*** EXTRACTED MATERIAL

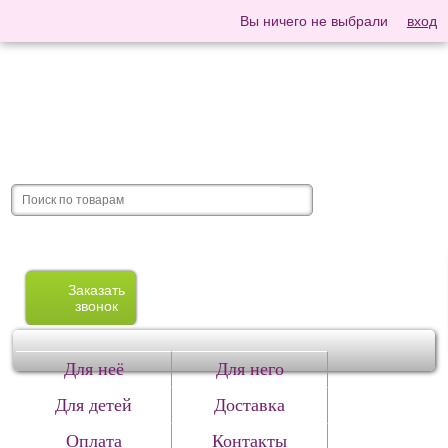
Вы ничего не выбрали
вход
Заказать
звонок
Для неё
Для него
Для детей
Доставка
Оплата
Контакты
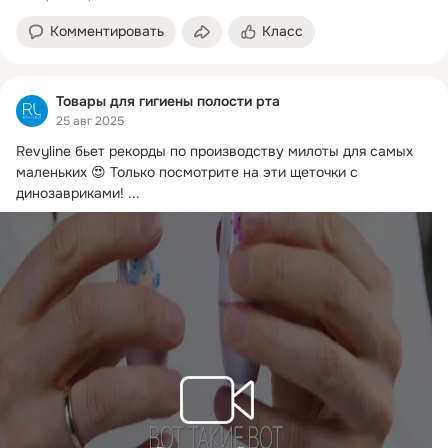
Комментировать
Класс
Товары для гигиены полости рта
25 авг 2025
Revyline бьет рекорды по производству милоты для самых 
маленьких 😍 Только посмотрите на эти щеточки с 
динозавриками!
 ...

******

▶ ACTIVITY
Apart from the pictures, repeat every entry exactly.

▶ YOUR RESPONSE
Вы ничего не выбрали
вход
Заказать
звонок
Для неё
Для него
Для детей
Доставка
Оплата
Контакты
Комментировать
Класс
Товары для гигиены полости рта
25 авг 2025
Revyline бьет рекорды по производству милоты для самых 
маленьких 😍 Только посмотрите на эти щеточки с 
динозавриками!
 ...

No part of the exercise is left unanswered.